The last quarter of an hour or so was a doddle, a doodle, a sketch pad for Sestanovich, an open field through which Fleming could gaily skip amongst the buttercups and daisies, singing songs and doing cartwheels. Oh Sestan, he’s a pretty nice player but his mood changes from game to game. Enervated for an hour he suddenly started to displays his wares in the market place. With just over ten minutes left C Williams replaced Reddy and his first contribution was to totally confuse the occasional away supporter. They just didn’t know who to blame for a poor pass or failed tackle. Parkinson, Williams and Coldicott ran around in a pack. Which baldyman to blame? They settled for Stace, for old time sake. He’s a man, he can take it. We loved that back-heel in the first half though. Whenever Macca ran past he was hailed, finally, with songs of appreciation. We know we don’t have to say it, but it’s still good to verbalise our appreciation now and again. There is only one John McDermott, and he’s ours.

You can tell not much football was going on, can’t you. The Cambridge players had long since resigned themselves to defeat, with only the occasional breakaway which was of potential danger only if Turner got the ball. Quite a nifty lad, the only yelllowboy who stood out, pinging a flat leaning volley from 20 yards just a foot or two wide of the left hand post. It even made Williams move, the first time for half an hour. Yes, Town were under that much of a liquorice cosh. Dip it in sherbet next time, Abbeyboys. Oh what joy for every Town girl and boy knowing the game is safe

With about five minutes left Sestanovich was replaced by Robinson, who immediately set up C Williams with an excellent reverse pass inside the full back, rounding off a little flickery and trickery down the right touchline. Williams advanced but was frozen in fear, deciding to curl a cross to Parkinson at the far post rather than shooting. His pass was pathetically weak, rolling gently to Jowsey. A couple of minutes later Town ripped them apart again, one-two-three quick passes and Robinson free a dozen yards out, to the left of the penalty spot. Fleming got in the way, then prodded a pass sidewards, but Robinson had stopped, allowing a defender to hip his way across and clear. Anything else? Oli messed up a clear chance when Town were caught on a breakaway. Forbes and Whittle blocked without too much fuss just inside the penalty area. Err, Parkinson dribbled past two defenders, hit the bye-line and didn’t cross to the unmarked Robinson? Not very interesting, not something that changed the course of world history, not worth thinking about too long.

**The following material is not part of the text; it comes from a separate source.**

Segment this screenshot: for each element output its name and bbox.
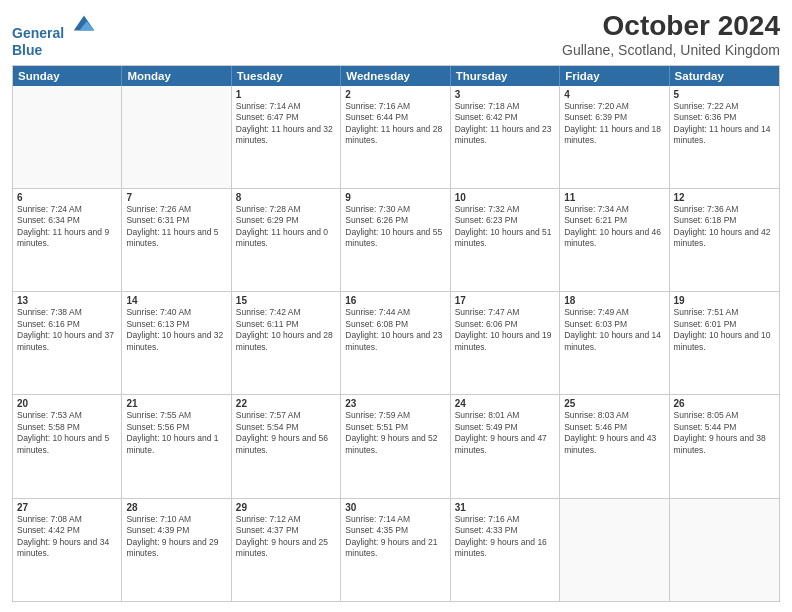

After a couple of minutes of added time the referee allowed us to wallow in the glory of victory. Ah, Town is old, Town is new, boring the way to victory, like we used to. How did Slade finally do it? It has been quizzical how Town have managed to avoid victory at times so perhaps those late nights all alone with his test tubes produced that midfield gruesome twosome; leaving Dr Jekyll on the subs bench and two Mr Hyde’s snapping away. It wasn’t pretty, but it was pretty effective. The plaudits go to the backboys, for offensively Town offended with lacklustre trundlings. A bigger win was on offer if they’d bothered. Cambridge weren’t bad, just not quite good enough in every single department. They were far more aesthetically pleasing than some of the rugby teams on offer in the fourth. They could do with a couple of old fashioned bruisers. But that’s not our problem, is it.

Three points, two goals and one happy bunch of Town fans jiving down the Newmarket Road.

The End.

Nicko’s Man of the Match

Gordon and Forbes were barely out of neutral, such was the ease with which they dealt with opponents. However, and not just for the gaol, it’s Mr John McDermott for his perennial blooming, his never ending running and intelligent movement. Macca is back.

Official Warning

Mr R Booth. Nothing much to say about him, for he was mostly unobtrusive. He didn’t get much wrong, except perhaps the booking of Fleming, but as that was in the dullest of the duller dull periods of dire dullness we can forgive him for seeking to spice up his life with a little madness. The earth shakes and the god of nebulous statistics belches out 7.532.